Page segmentation data:
..........

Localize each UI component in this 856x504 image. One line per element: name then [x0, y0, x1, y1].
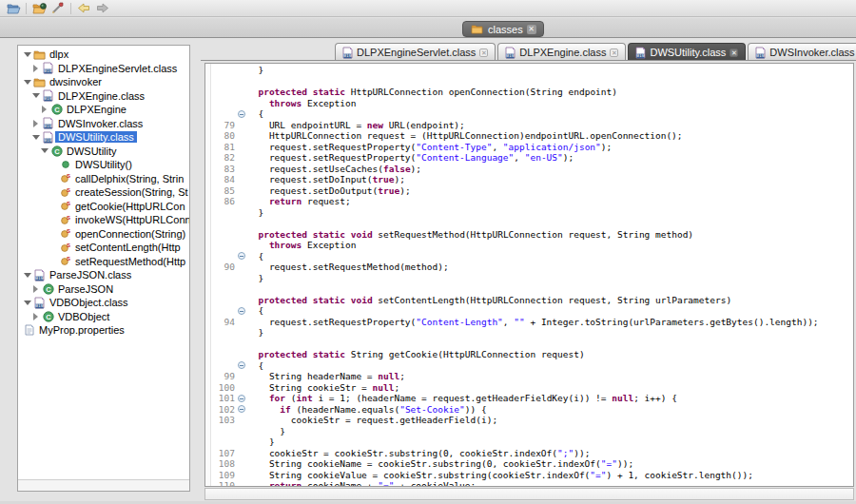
code-token: request.setRequestProperty(	[247, 317, 416, 327]
string-token: ";"	[557, 448, 574, 458]
tree-item-getcookie-httpurlcon[interactable]: SgetCookie(HttpURLCon	[18, 200, 189, 214]
open-type-icon[interactable]	[29, 1, 49, 16]
close-icon[interactable]: ✕	[479, 48, 488, 57]
expand-arrow-icon[interactable]	[30, 313, 41, 320]
svg-text:010: 010	[343, 53, 352, 58]
editor-tab-label: DWSUtility.class	[650, 47, 726, 58]
fold-collapse-icon[interactable]	[236, 405, 247, 413]
back-icon[interactable]	[74, 1, 93, 16]
tree-item-vdbobject-class[interactable]: 010VDBObject.class	[18, 296, 189, 310]
editor-tab-label: DLPXEngine.class	[519, 47, 606, 58]
tree-item-dlpxengine[interactable]: CDLPXEngine	[18, 103, 189, 117]
tree-item-dwsinvoker[interactable]: dwsinvoker	[18, 75, 189, 89]
class-icon: 010	[41, 89, 55, 102]
code-token: ));	[574, 448, 590, 458]
collapse-arrow-icon[interactable]	[22, 80, 32, 85]
editor-tab-dwsutility-class[interactable]: 010DWSUtility.class✕	[628, 43, 746, 61]
keyword-token: true	[373, 174, 395, 184]
tree-item-dlpxengineservlet-class[interactable]: 010DLPXEngineServlet.class	[18, 62, 189, 76]
tree-item-parsejson-class[interactable]: 010ParseJSON.class	[18, 268, 189, 282]
tree-item-createsession-string-st[interactable]: ScreateSession(String, St	[18, 185, 189, 200]
collapse-arrow-icon[interactable]	[30, 93, 41, 98]
code-text: for (int i = 1; (headerName = request.ge…	[247, 393, 853, 403]
keyword-token: true	[378, 185, 399, 196]
container-tab-classes[interactable]: classes ✕	[462, 21, 544, 37]
fold-collapse-icon[interactable]	[236, 110, 247, 118]
open-file-icon[interactable]	[4, 1, 23, 16]
collapse-arrow-icon[interactable]	[22, 52, 32, 57]
editor-horizontal-scrollbar[interactable]	[204, 488, 854, 500]
tree-item-dwsutility-[interactable]: DWSUtility()	[18, 158, 189, 172]
collapse-arrow-icon[interactable]	[22, 300, 32, 305]
tree-item-invokews-httpurlconn[interactable]: SinvokeWS(HttpURLConn	[18, 213, 189, 227]
application-window: classes ✕ dlpx010DLPXEngineServlet.class…	[0, 0, 856, 504]
code-text: return cookieName + "=" + cookieValue;	[247, 480, 853, 486]
tree-rows: dlpx010DLPXEngineServlet.classdwsinvoker…	[18, 48, 189, 478]
tree-horizontal-scrollbar[interactable]	[18, 479, 189, 491]
tree-item-dwsutility-class[interactable]: 010DWSUtility.class	[18, 130, 189, 145]
fold-collapse-icon[interactable]	[236, 307, 247, 315]
code-line: 110 return cookieName + "=" + cookieValu…	[212, 480, 853, 486]
code-token	[247, 196, 269, 206]
close-icon[interactable]: ✕	[610, 48, 618, 57]
code-token: ;	[399, 371, 405, 381]
expand-arrow-icon[interactable]	[30, 285, 41, 293]
editor-tab-dlpxengineservlet-class[interactable]: 010DLPXEngineServlet.class✕	[335, 43, 496, 61]
tree-item-myprop-properties[interactable]: MyProp.properties	[18, 323, 189, 338]
code-token: ,	[503, 317, 514, 327]
tree-item-setcontentlength-http[interactable]: SsetContentLength(Http	[18, 241, 189, 255]
expand-arrow-icon[interactable]	[30, 65, 41, 72]
tree-item-dwsutility[interactable]: CDWSUtility	[18, 145, 189, 159]
tree-item-vdbobject[interactable]: CVDBObject	[18, 310, 189, 324]
code-token: cookieName +	[302, 480, 378, 486]
search-icon[interactable]	[49, 1, 68, 16]
svg-text:S: S	[66, 228, 69, 234]
code-editor[interactable]: } protected static HttpURLConnection ope…	[204, 63, 854, 487]
tree-item-label: VDBObject	[55, 311, 112, 322]
tree-item-calldelphix-string-strin[interactable]: ScallDelphix(String, Strin	[18, 172, 189, 186]
code-text: request.setRequestProperty("Content-Leng…	[247, 317, 853, 327]
fold-collapse-icon[interactable]	[236, 361, 247, 369]
editor-tab-dwsinvoker-class[interactable]: 010DWSInvoker.class✕	[748, 43, 856, 61]
string-token: "Content-Language"	[416, 152, 514, 163]
tree-item-dlpxengine-class[interactable]: 010DLPXEngine.class	[18, 89, 189, 104]
code-line: {	[212, 360, 853, 372]
expand-arrow-icon[interactable]	[39, 106, 49, 113]
code-line: 84 request.setDoInput(true);	[212, 174, 853, 185]
collapse-arrow-icon[interactable]	[22, 273, 32, 278]
tree-item-parsejson[interactable]: CParseJSON	[18, 282, 189, 297]
tree-item-label: openConnection(String)	[72, 228, 188, 240]
smethod-icon: S	[58, 173, 72, 184]
code-line: 103 cookieStr = request.getHeaderField(i…	[212, 415, 853, 426]
svg-text:C: C	[46, 312, 51, 320]
svg-text:010: 010	[35, 276, 44, 281]
fold-collapse-icon[interactable]	[236, 395, 247, 402]
tree-item-dlpx[interactable]: dlpx	[18, 48, 189, 62]
close-icon[interactable]: ✕	[730, 48, 738, 57]
collapse-arrow-icon[interactable]	[39, 148, 49, 153]
code-line: 94 request.setRequestProperty("Content-L…	[212, 317, 853, 328]
code-token: + Integer.toString(urlParameters.getByte…	[525, 317, 819, 327]
string-token: "Content-Length"	[416, 317, 503, 327]
keyword-token: return	[269, 480, 302, 486]
code-token: String cookieStr =	[247, 382, 373, 393]
close-icon[interactable]: ✕	[527, 25, 536, 34]
forward-icon[interactable]	[93, 1, 112, 16]
line-number: 85	[212, 185, 236, 196]
code-line: }	[212, 273, 853, 284]
expand-arrow-icon[interactable]	[30, 120, 41, 127]
string-token: "="	[378, 480, 394, 486]
collapse-arrow-icon[interactable]	[30, 135, 41, 140]
tree-item-openconnection-string-[interactable]: SopenConnection(String)	[18, 227, 189, 242]
code-line: 101 for (int i = 1; (headerName = reques…	[212, 393, 853, 404]
editor-tab-dlpxengine-class[interactable]: 010DLPXEngine.class✕	[497, 43, 626, 61]
tree-item-setrequestmethod-http[interactable]: SsetRequestMethod(Http	[18, 255, 189, 269]
class-file-icon: 010	[505, 47, 516, 59]
tree-item-dwsinvoker-class[interactable]: 010DWSInvoker.class	[18, 117, 189, 131]
code-token: );	[411, 164, 421, 174]
code-token: Exception	[302, 240, 356, 250]
keyword-token: static	[313, 295, 345, 305]
code-line: 99 String headerName = null;	[212, 371, 853, 382]
code-text: }	[247, 426, 853, 436]
fold-collapse-icon[interactable]	[236, 252, 247, 260]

..........

EXERCISE INSTRUCTIONS: Gather up, from the records above, each line where the word "cookieStr" appears.

ANSWER TO THE EXERCISE:
code-line: 103 cookieStr = request.getHeaderField(i…	[212, 415, 853, 426]
code-token: String cookieStr =	[247, 382, 373, 393]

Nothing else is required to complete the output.